Unfortunately I've lost the recipe, but it was pretty simple, something like:
Batch size: 19L
4KG Weyermann Pilsner Malt mashed with a single infusion at around 66*c
Bittered with Perle to give a middle of the road total like 40 IBUs
A late, probably 0 min addition of Saaz (more flavour and bitterness than aroma due to no-chilling)
WY2278 - Czech Pilsner, built up to a 5L starter (5L poured off, yeast only was pitched)
OG 1.049
No-Chiiled in cube
I'm thinking of making a Saaz hop tea to give it the aroma, but I don't want to overdo it. I've only got around 15g Saaz left, so should I french press this for 20 mins, and add to secondary? I'm assuming this will produce a result much more true to style than dry hopping?

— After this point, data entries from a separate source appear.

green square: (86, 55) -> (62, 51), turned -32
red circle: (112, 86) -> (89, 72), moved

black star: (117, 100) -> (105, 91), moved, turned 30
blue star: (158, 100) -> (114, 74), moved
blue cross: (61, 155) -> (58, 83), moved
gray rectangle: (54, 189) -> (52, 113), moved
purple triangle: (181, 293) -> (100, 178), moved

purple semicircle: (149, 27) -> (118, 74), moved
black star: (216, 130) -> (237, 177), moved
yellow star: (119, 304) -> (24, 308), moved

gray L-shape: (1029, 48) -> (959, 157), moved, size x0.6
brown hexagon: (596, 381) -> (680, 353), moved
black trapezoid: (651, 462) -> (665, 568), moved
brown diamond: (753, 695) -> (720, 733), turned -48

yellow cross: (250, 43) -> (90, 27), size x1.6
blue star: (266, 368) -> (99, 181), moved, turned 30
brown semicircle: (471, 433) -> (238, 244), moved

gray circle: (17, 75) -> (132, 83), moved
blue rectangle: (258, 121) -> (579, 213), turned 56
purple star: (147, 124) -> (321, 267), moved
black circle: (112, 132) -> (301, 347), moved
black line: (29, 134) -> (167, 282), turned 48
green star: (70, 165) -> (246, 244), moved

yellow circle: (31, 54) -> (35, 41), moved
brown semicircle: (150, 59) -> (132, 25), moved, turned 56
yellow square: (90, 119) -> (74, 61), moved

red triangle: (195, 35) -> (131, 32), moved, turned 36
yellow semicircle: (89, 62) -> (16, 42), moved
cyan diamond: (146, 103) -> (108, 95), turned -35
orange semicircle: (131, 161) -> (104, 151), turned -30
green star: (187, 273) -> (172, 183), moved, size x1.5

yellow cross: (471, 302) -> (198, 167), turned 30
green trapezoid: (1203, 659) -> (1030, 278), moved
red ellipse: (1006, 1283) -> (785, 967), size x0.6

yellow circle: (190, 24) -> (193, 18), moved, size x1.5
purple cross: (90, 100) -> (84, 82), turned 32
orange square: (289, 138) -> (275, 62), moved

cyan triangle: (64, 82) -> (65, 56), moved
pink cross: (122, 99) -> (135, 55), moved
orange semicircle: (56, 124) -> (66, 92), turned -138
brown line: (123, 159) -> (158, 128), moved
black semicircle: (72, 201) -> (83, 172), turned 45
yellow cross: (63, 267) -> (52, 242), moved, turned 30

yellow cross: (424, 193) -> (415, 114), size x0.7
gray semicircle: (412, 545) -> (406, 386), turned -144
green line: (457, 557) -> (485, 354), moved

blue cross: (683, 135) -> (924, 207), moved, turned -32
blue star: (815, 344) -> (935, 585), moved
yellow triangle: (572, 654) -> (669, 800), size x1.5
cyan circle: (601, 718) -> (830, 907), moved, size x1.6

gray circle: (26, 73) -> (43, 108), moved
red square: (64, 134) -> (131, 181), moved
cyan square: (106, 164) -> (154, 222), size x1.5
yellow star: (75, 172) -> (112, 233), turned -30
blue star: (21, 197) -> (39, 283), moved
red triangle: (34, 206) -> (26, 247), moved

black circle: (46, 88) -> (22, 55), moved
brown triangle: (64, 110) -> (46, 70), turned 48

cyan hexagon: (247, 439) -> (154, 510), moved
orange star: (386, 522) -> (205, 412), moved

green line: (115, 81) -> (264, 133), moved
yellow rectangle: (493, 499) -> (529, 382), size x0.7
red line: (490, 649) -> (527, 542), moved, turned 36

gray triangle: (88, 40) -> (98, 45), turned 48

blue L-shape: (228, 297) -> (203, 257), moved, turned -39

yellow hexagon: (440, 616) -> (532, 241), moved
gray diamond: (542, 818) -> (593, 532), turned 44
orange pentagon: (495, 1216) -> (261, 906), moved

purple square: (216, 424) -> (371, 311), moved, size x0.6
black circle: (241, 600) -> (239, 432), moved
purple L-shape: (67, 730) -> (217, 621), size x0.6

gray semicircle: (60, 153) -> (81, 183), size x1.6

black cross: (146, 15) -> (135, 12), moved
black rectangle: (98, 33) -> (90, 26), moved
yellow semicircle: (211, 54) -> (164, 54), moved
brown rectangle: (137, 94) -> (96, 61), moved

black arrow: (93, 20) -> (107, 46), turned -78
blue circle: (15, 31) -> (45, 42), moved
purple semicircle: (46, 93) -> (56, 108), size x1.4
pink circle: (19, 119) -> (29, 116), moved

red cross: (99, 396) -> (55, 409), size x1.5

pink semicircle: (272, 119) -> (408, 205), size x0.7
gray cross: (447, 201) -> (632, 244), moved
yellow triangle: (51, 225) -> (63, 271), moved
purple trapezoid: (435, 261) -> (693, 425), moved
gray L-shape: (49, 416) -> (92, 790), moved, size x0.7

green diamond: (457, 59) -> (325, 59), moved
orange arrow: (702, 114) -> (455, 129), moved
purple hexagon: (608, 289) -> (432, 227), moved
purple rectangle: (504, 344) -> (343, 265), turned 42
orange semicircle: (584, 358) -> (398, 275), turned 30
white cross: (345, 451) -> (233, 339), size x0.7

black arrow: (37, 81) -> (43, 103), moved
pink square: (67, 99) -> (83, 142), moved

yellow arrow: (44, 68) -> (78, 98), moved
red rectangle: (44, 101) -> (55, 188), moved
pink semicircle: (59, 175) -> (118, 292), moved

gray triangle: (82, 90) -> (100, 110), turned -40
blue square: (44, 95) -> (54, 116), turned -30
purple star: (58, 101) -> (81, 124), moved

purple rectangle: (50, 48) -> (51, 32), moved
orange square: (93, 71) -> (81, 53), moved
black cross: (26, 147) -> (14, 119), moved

Also, as it's already at 1.009, have I missed any opportunity to do a diacetyl rest? When I tasted it, I couldn't detect any, so am I best not to worry about it?
As an aside: I actually made this in late September last year, hot packed it into the cube and more or less forgot about it due to a brewing hiatus. So it was stored for nearly 7 months. As such, I wasn't expecting great things from it, and granted my palatte is more used to over-hopped pale ales than crisp lagers, but I was pleasantly surprised by both the good flavour and the clarity (which seemed reasonable for a sample straight out of the primary). While long term storage of no-chilled wort isn't something I intend to make a habit of, I thought my observations might be of some interest and reassurance to the no-chillers out there.